My thoughts is that without a direct link it won't help in search rankings but still smart people could find it easily. This is to protect the forum from becoming an advertising board.

I appreciate that you asked before posting. 8) 

Göran


----------



## Harold_V (Nov 14, 2015)

Very well handled, Göran!

Harold


----------



## patnor1011 (Nov 14, 2015)

And I thought it has something to do with refining. :mrgreen: 
If that is not the case, there is no need to even mention that. I mean operating systems today and tomorrow what? Shoes?


----------



## g_axelsson (Nov 14, 2015)

Harold_V said:


> Very well handled, Göran!
> 
> Harold


That made my day! :mrgreen: 

Happy Linux user since 1992.

Göran


----------



## glaucodobrasil (Nov 15, 2015)

Hey folks! Sorry, I had my Internet out past week.

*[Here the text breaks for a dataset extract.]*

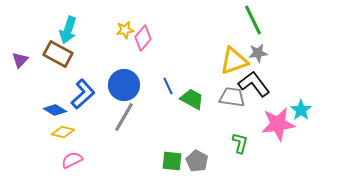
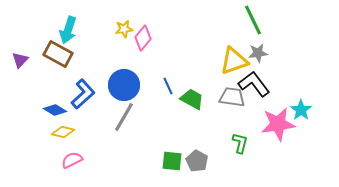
yellow star: moved 1 px left, 1 px up
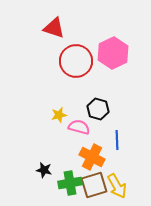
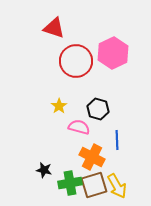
yellow star: moved 9 px up; rotated 21 degrees counterclockwise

Tks for your reply, I will not post the campaign, this have nothing to do with gold and will very likely looks like a propaganda or advertisement. Let's keep it here. I'm a little afraid because this have everything to do about Operating Systems, but they banned me from forums that is related to that, like FreeBSD and Linux (after being attacked by five guys in turns, and having my honor attacked with no reason.).

But as this thread is already opened and if you are curious, take a look at the campaign. I will not post links too, just access indie gogo and look for Windroids. The guy is a very honored scientist, and he does a lot of research in mathematics, space sciences and electromagnetic propulsion motors. I'm a fan of him, sometimes we talk by phone or email, and I'm sure nobody here will get misled if starts following his work.

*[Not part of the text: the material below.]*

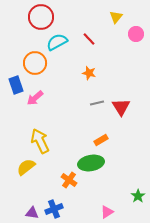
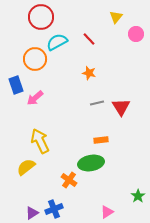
orange circle: moved 4 px up
orange rectangle: rotated 24 degrees clockwise
purple triangle: rotated 40 degrees counterclockwise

Bye and very tks for your reply!


----------



## g_axelsson (Nov 15, 2015)

I had a look and I think he is a dreamer. A modern OS is so much more than what a few programmers can put together in a few months on a shoestring budget as low as a million bucks.

I've been following Linux since it's birth and to think that you can come together a few guys and in a few months create something safer that is also usable is just hubris. And why did he start talking about wifi versus a cell phone plan? A good OS shouldn't care if the connection is wifi or cellular.

Instead of telling what his new and revolutionary way to protect user data from snooping is he just points out some well known issues with windows and that users seldom updates their software which leaves them open to exploits.

No, he doesn't impress me.

As a background on my credentials, I've studied the workings of operating systems since early 90:es and I've worked a bit with computer security, tracking intrusion attempts and general computer security. I've also done some code breaking, reverse engineering and even found some grave security holes in equipment... how about remotely turning on a microphone in an alarm system to listen in on a room. :mrgreen: 

Disclaimer... I'm just a grumpy old programmer that's starting to have a 50 year crisis. :lol: 

Göran


----------



## glaucodobrasil (Nov 15, 2015)

Actually I'm sure he is a dreamer, but a realistic one. He found the way to determine directly a prime number - this is a 2500 years mistery. He also found out that the Universe works by electricity, and that comets are not dirty snow balls, but rocks of any size excited by plasma electric when they enter a solar system that can turn into planets if they are large enough, and that this electricity is the real cause of all of our weather, not the sun light. He also did a project on how to mount a real electromagnetic propulsion motor that could put our civilization in outer space without rockets or fuel. The interesting thing about all of it is that everything he did - besides the Prime Number thing, that is very recent - was published in Peer Review analysis in Cornell (NASA), the american aerospace administration and the american geophysical union. Why his work did not replace current space, weather theories and propulsion systems? Because he replaced alone almost a century of prestablished theories. Will take a hundred years before the science community starts using his work as they should. He also created a new kind of wind generator that runs slow and don't kill birds, and you can make it out of PVC pipes. I'm about to construct mine.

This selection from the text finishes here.